Quando faz sentido formalizar com aditivo
Não é toda alteração que precisa virar aditivo formal. A regra prática:
- Sim, aditivo formal: alteração de escopo ou prazo significativo (mais de 5% do valor original ou 5 dias úteis)
- Sim, aditivo formal: inclusão de serviço novo (paisagismo, ambientes adicionais, projeto complementar)
- Sim, aditivo formal: mudança de premissa (área aumentou, número de cômodos aumentou, padrão subiu)
- Não precisa: ajustes pequenos dentro do escopo (revisão de uma vista, troca de uma especificação simples)
- Não precisa: atendimento normal previsto no contrato (revisões dentro do número combinado, dúvidas de execução)
A linha entre os dois pode ser ambígua. Quando estiver em dúvida, a regra é formalizar.
Por que escritórios não cobram aditivo (e por que deveriam)
Quatro motivos comuns que levam a deixar passar.
Medo de perder o cliente
A intuição de "se eu cobrar adicional, ele vai ficar irritado e cancelar" raramente se confirma. Cliente que valoriza o trabalho aceita pagar pela mudança que ele mesmo está pedindo. Cliente que reage mal a aditivo provavelmente já era cliente difícil em outras frentes.

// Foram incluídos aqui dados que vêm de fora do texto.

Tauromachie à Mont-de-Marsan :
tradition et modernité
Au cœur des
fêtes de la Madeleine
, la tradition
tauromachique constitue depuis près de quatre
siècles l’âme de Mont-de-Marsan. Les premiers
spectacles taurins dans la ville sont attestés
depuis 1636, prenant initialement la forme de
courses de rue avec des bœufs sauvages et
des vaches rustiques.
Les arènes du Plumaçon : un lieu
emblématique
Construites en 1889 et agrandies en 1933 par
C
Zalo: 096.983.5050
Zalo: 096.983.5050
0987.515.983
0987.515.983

Não ter cláusula no contrato
Se o contrato original não previa como funciona aditivo (taxa por mudança, gatilho que aciona aditivo, prazo de aprovação), o escritório fica em posição fraca para cobrar. A solução é antecipada: deixar a cláusula clara no contrato.
Não medir as horas extras
Sem apontamento de horas, o escritório não percebe quanto trabalho extra a alteração gerou. Quando finalmente percebe, o trabalho já foi feito, e cobrar retroativamente é difícil.
Acumular pequenas mudanças
Cada mudança individual parece pequena ("é só um ajustinho"). O somatório vira projeto inteiro de retrabalho. A sequência típica: 8 mudanças pequenas que isoladamente não justificavam aditivo, juntas representam 30% de horas extras.

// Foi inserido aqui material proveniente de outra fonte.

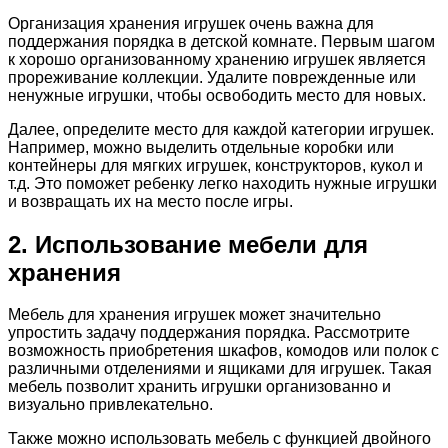
Организация хранения игрушек очень важна для
поддержания порядка в детской комнате. Первым шагом
к хорошо организованному хранению игрушек является
прореживание коллекции. Удалите поврежденные или
ненужные игрушки, чтобы освободить место для новых.
Далее, определите место для каждой категории игрушек.
Например, можно выделить отдельные коробки или
контейнеры для мягких игрушек, конструкторов, кукол и
т.д. Это поможет ребенку легко находить нужные игрушки
и возвращать их на место после игры.
2. Использование мебели для
хранения
Мебель для хранения игрушек может значительно
упростить задачу поддержания порядка. Рассмотрите
возможность приобретения шкафов, комодов или полок с
различными отделениями и ящиками для игрушек. Такая
мебель позволит хранить игрушки организованно и
визуально привлекательно.
Также можно использовать мебель с функцией двойного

Quando exatamente cobrar aditivo
A formalização deve acontecer no momento da solicitação, não depois do trabalho feito.
Mudança de premissa do projeto
Quando algo muda na premissa contratada:
- Área do projeto cresceu (apartamento de 120m² virou 180m²)
- Número de ambientes mudou (sala única virou sala + escritório)
- Padrão do projeto subiu (alta foi para altíssima)
- Tipo do projeto mudou (residencial virou misto residencial + comercial)
Cada uma dessas merece aditivo, porque o valor original foi calculado em cima de premissa diferente.
Inclusão de serviço novo
Quando o cliente pede serviço que não estava no escopo:
- Paisagismo (não estava previsto)
- Projeto luminotécnico complementar
- Detalhamento de área externa (varanda, terraço)
- Acompanhamento de obra (quando contrato era só projeto)
- Modelagem 3D extra
- Renderização adicional
Mudança de escopo após etapa aprovada
Quando o cliente aprovou o anteprojeto e depois quer mudar a planta, ou aprovou o executivo e quer redesenhar a marcenaria. Tem que virar aditivo, porque consumiu trabalho que está sendo refeito.
Atraso atribuível ao cliente
Cliente que demora 60 dias para aprovar uma etapa, gerando custo de equipe parada ou prazo estendido. Se o contrato prevê custo por atraso, vira aditivo.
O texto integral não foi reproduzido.